Digitisation is changing business and society from the inside out – and the process is accelerating. People have already started talking about the next industrial revolution using the slogan “Industry 4.0”. “The world is finding new ways to connect,” says Dr Jörn Quitzau, an economist at Berenberg. “All areas of life and markets are affected by this, from mobility and education through to healthcare. Anyone missing out on the digital transformation will find themselves excluded from the new world.”
Digitisation – a Big Revolution
In their latest study, private bank Berenberg and the Hamburg Institute of International Economics (HWWI) investigated the digital economy. “Old competitive advantages and market shares are coming under pressure from disruptive innovations. A new wave of digital start-ups is rolling in: only those that can combine venture capital with new ideas will be competitive,” states Professor Henning Vöpel, Director of the HWWI. “Germany in particular needs to update its hugely successful economic model to take account of digitisation and demographic change.”
Changing Established Structures
Two key elements represent the next stage in the digital revolution of industrial production: machine-to-machine communication and the smart evaluation of large volumes of data (big data). New digital applications are increasingly enabling companies from other sectors to enter markets and change established structures. Old business models are coming under pressure.
“New business models are set to fundamentally alter the structure of existing markets. Crossovers between different industries will increase, while traditional market boundaries will become ever more blurred,” believes Berenberg expert Quitzau. It is even becoming impossible to clearly classify who is a consumer and who a producer.
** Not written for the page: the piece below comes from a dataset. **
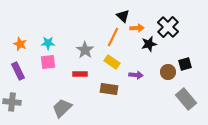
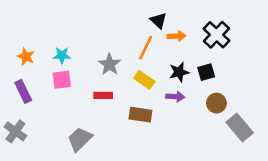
black star: (149, 44) -> (179, 72), moved
black square: (185, 64) -> (206, 72), moved
brown circle: (168, 72) -> (216, 103), moved
gray cross: (12, 102) -> (15, 131), turned 30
In the sharing economy, consumers are often simultaneously producers when they offer their consumer goods for use by others. What’s more, a cultural shift is becoming apparent: ownership is losing importance while opportunities to use are gaining the upper hand.
“The Winner Takes It All”
Fundamental structural change is nothing new. The term Industry 4.0 is used synonymously with what is now considered the fourth industrial revolution. The periods during which the revolutions take place are, however, becoming ever shorter. “Markets are being created in the digital economy that operate to the ‘winner takes all’ principle. Speed is a key success factor for entrepreneurs and enterprises alike, as the ultimate reward is global market dominance. This largely helps to explain the rapid pace of change we’re seeing right now,” states Quitzau.
Great Potential for Annual Value Creation
The experts put at 17-25 billion euro the additional potential for annual value creation in Germany from Industry 4.0 through 2030. Digital change is bringing new impetus to the automotive industry and the mobility market, among others. In this context, being able to direct connected traffic, offer sharing models and guarantee sophisticated digital infrastructure are key aspects underpinning the future of the mobility sector. Furthermore, 3D printing is a technology with huge growth potential as digitisation advances. Digital print plans mean that goods can be made locally, be it upstream products or capital and consumer goods. Neither is the financial sector being spared the impact of digitisation. Alongside payments and lending activities, portfolio management is another of the fields that are starting to feel the pressure from what are known as fintechs.
Enabling Digital Change
The digital revolution is challenging for economic policy in many regards. “It is perfectly conceivable that the digitisation of the economy will destroy far more jobs than it creates,” warns Berenberg economist Jörn Quitzau. “The ability of computers to learn and evaluate big data may also start putting jobs for skilled qualified workers at risk.” Moreover, digitisation throws up far-reaching social and structural questions regarding things like data ownership and usage, data protection and data autonomy. “This also gives rise to ethical and normative questions for which answers need to be found by business, society and politics,” says HWWI Director Vöpel.